L’imprenditore, noto per il suo rapporto privilegiato con Donald Trump, ha condiviso un post che minimizzava le responsabilità storiche di tre dei più sanguinari dittatori del XX secolo: Joseph Stalin, Adolf Hitler e Mao Zedong. Il post affermava falsamente che non erano stati loro a causare la morte di milioni di persone, ma i loro dipendenti del settore pubblico.

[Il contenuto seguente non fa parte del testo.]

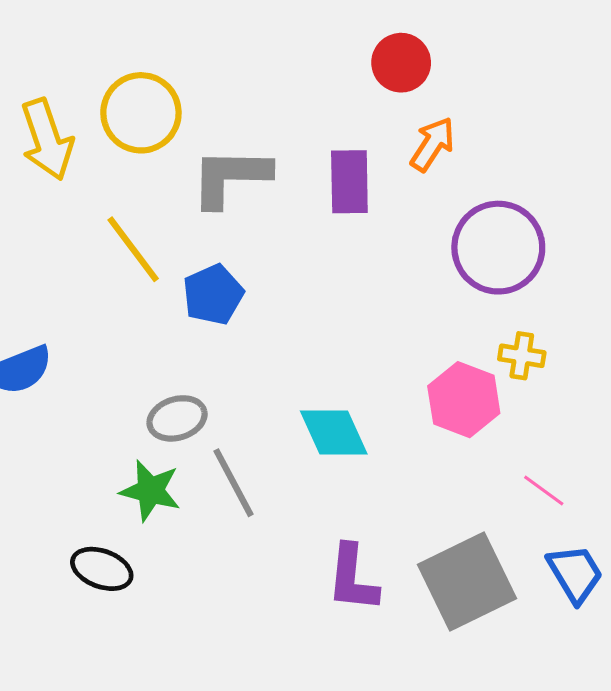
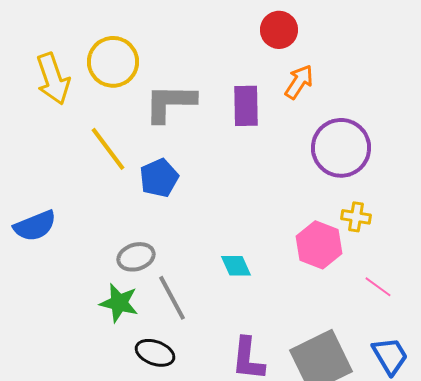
cyan diamond: (334, 433) -> (236, 266), size x0.7
pink line: (544, 491) -> (378, 287), moved
black ellipse: (102, 569) -> (155, 353), moved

LA TEMPESTA SOCIAL E LA RIMOZIONE DEL POST

Musk ha condiviso il post senza commenti, ma poco dopo ha cancellato tutto, travolto dalle critiche di utenti e storici, che hanno definito il contenuto antisemita e sprezzante nei confronti del genocidio.

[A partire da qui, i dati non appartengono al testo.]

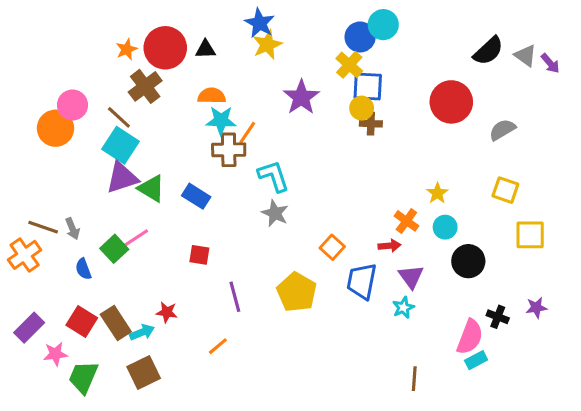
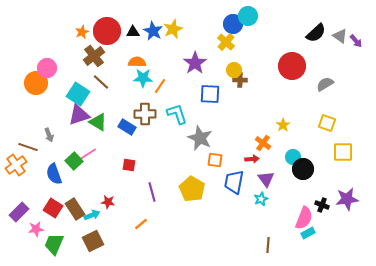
blue star: (260, 23) -> (153, 31), moved
blue square: (368, 86) -> (210, 94), moved
brown line: (119, 117) -> (101, 82), moved
brown cross: (229, 150) -> (145, 114), moved
gray star: (275, 213) -> (200, 138), moved, size x1.4
cyan circle: (445, 227) -> (293, 157), moved
gray arrow: (72, 229) -> (49, 135), moved
orange square: (332, 247) -> (215, 160), turned -35
blue semicircle: (83, 269) -> (54, 174), size x1.5
purple star: (536, 308) -> (347, 199), size x1.6

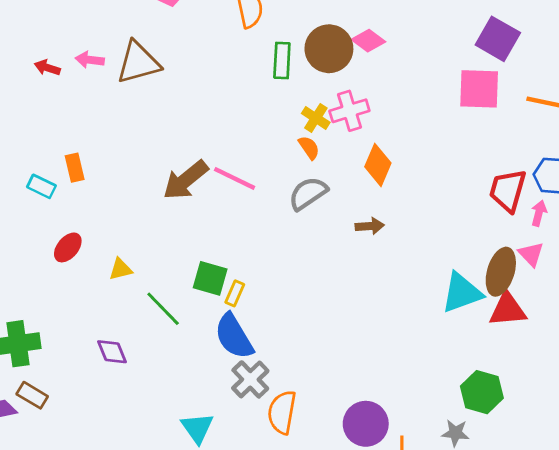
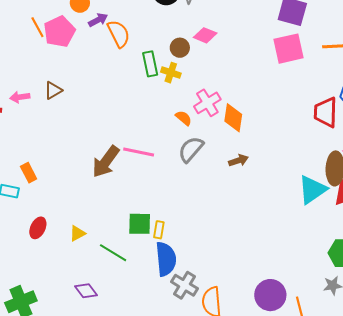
brown circle: (329, 49) -> (180, 48), size x0.6
brown triangle: (138, 63) -> (53, 90), size x0.6
pink cross: (349, 111) -> (207, 103), moved
yellow cross: (316, 118) -> (171, 73), moved
blue semicircle: (234, 336) -> (166, 259), turned -140

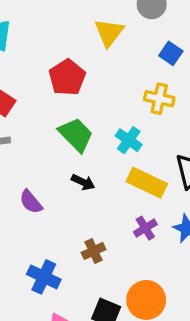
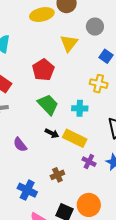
cyan cross: (129, 140) -> (80, 108), turned -35
yellow rectangle: (147, 183) -> (75, 138), moved
purple cross: (145, 228) -> (89, 162), turned -32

Gli studiosi hanno ampiamente documentato che:

  • Stalin ha causato la morte di milioni di persone tra gulag, carestie indotte e purghe politiche.
  • Hitler è stato il mandante del genocidio dell’Olocausto, sterminando sei milioni di ebrei e milioni di altre vittime.
  • Mao ha scatenato la rivoluzione culturale e il Grande Balzo in Avanti, provocando milioni di morti tra persecuzioni e carestie.

Non è la prima volta che Musk sposa tesi revisioniste o minimizza le posizioni estremiste di alcuni gruppi di estrema destra europea, come Alternativa per la Germania (AfD). Inoltre, ha scatenato polemiche per un saluto considerato nazista durante un comizio di Donald Trump.

IL RAPPORTO CON NETANYAHU E LE ACCUSE DI ANTISEMITISMO

Nonostante le ripetute accuse di post e dichiarazioni antisemite, Musk ha mantenuto un forte legame con il premier israeliano Benjamin Netanyahu, che non lo ha mai criticato pubblicamente e continua a considerarlo un alleato.

Negli ultimi anni, il patron di Tesla e SpaceX ha perso diversi inserzionisti a causa di post considerati controversi. Tuttavia, la sua influenza su X e il suo rapporto con i leader conservatori, compreso Trump, lo hanno mantenuto al centro del dibattito politico e mediatico.

L’ULTIMA PROVOCAZIONE: LA DOMANDA SUL FALLITO ATTENTATO A TRUMP

A pochi giorni dal fallito attentato contro Donald Trump, Musk ha acceso un’altra polemica chiedendo su X perché nessuno avesse mai tentato di uccidere l’ex presidente Joe Biden o la sua vice Kamala Harris.

Un’altra dichiarazione che ha sollevato sconcerto e indignazione, confermando ancora una volta il suo stile provocatorio e la sua inclinazione a polarizzare l’opinione pubblica.